Serverless Python Functions

DataEngine enables custom, lightweight, serverless Python functions that execute directly where your data lives, running on VAST Native Compute in stateless containers on VAST Compute nodes, called CNodes. Replace batch jobs and ETL scripts with custom Python code for real-time, event-powered processing.

Native Query Engine Reimagined for Today’s Data and AI Workloads

Run analytics where data lives. The VAST Native Query Engine unifies vector similarity search, SQL aggregation, and hybrid queries in a single execution framework, simplifying architecture and accelerating insights across AI and data workloads.

In-Place Compute Execution

Run serverless Python functions directly on your data with VAST DataEngine. Build and orchestrate data and AI pipelines in code or visually, without managing infrastructure or moving data. Execute transformations, enrichment, and inference in place, with native compute and real-time, event-driven scaling.
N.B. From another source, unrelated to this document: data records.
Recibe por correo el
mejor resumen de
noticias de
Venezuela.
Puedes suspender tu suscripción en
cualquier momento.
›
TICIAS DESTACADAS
Run Python Functions Directly on Data in the Platform

VAST serverless Python functions execute directly on data stored in VAST, eliminating the need to move data to external compute systems. Functions operate on files, objects, structured data, and vectors in place, using the same platform for both storage and execution. This approach reduces latency, avoids data duplication, and simplifies data workflows. By bringing compute to the data, VAST enables real-time processing and transformation without requiring separate infrastructure or complex data movement across systems.

Reduce Data Movement and External Pipelines

Traditional architectures rely on pipelines to move and prepare data for processing, introducing latency and operational overhead. VAST removes this dependency by executing functions directly within the platform, allowing data transformation, enrichment, and processing to occur in place. This reduces data movement and external data pipelines. Organizations can shift to continuous, real-time execution without maintaining separate data pipelines or synchronization processes.
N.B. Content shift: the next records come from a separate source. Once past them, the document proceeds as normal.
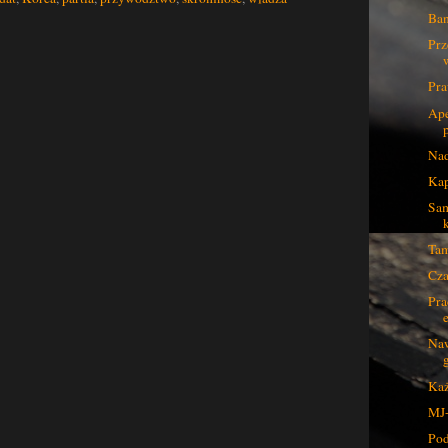
Ban
Prz
Pra
Ape
Nad
Kap
Sam
Tam
Cza
Pra
Naw
Każ
MJ-
Po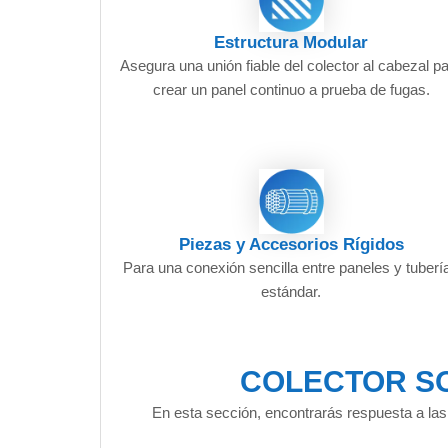
Estructura Modular
Asegura una unión fiable del colector al cabezal p
crear un panel continuo a prueba de fugas.
Piezas y Accesorios Rígidos
Para una conexión sencilla entre paneles y tuberí
estándar.
COLECTOR SO
En esta sección, encontrarás respuesta a las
Serverless Python, Without Constraints

Author Fully Custom Python Logic for Any AI and Data Workflow

Users can write custom Python functions to perform any data operation, from normalization and transformation to orchestration and AI processing. There are no predefined constraints on logic or workflows: if it can be expressed in Python, it can be executed within the platform. Functions can integrate with external services, call models, process events, or coordinate multi-step workflows. This flexibility gives developers full control over how data is handled, without requiring external compute systems or specialized processing frameworks.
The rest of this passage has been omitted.